Career firefighter Cathkart (Danny DeVito) and his wife (Katey Sagal) are ready to embrace their golden years, but push comes to shove when the only way to reclaim the nest from their slacker sons Elliot (Ryan Hansen) and Quinn (Skyler Stone) is to move out first. Left holding the keys, the fumbling couch potatoes get a crash course in suburban reality as the bills multiply and their newly founded lemonade stand goes belly-up.

Matt
Rating: 3 out of 10

I am so disappointed in Danny DeVito. I sound like his overbearing mother in the classic comedy “Throw Momma From the Train,” but this film is far below DeVito’s talent and sensibilities.
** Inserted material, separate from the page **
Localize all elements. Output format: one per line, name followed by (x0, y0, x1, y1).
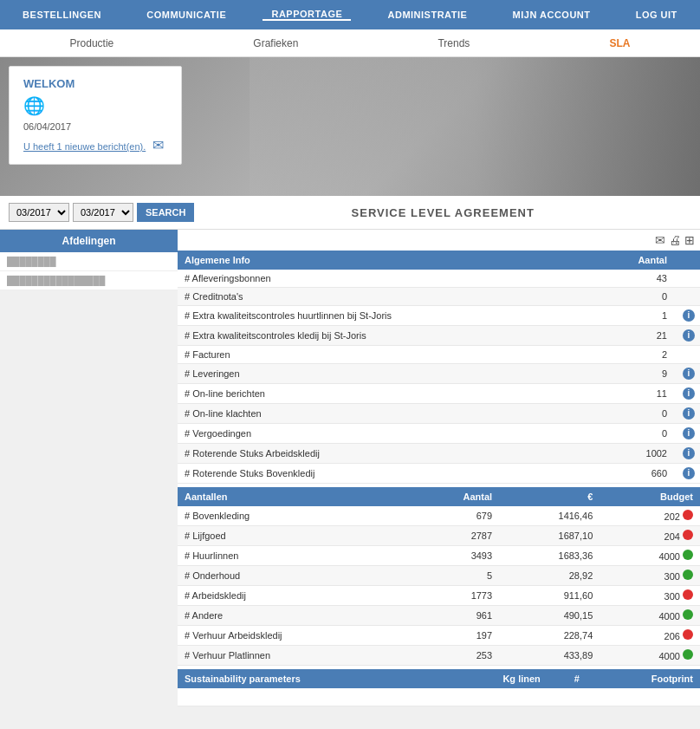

DeVito has been a stand out from his early work in “One Flew Over the Cuckoo’s Nest” to television’s Taxi and as a director of such films as “The War of the Roses” and “Death to Smoochie.” As a producer, he was nominated for best picture for “Erin Brockovich”  and holds Emmys and Golden Globes. So why “Housebroken” — a dopey movie full of prat falls and bad acting, even by DeVito?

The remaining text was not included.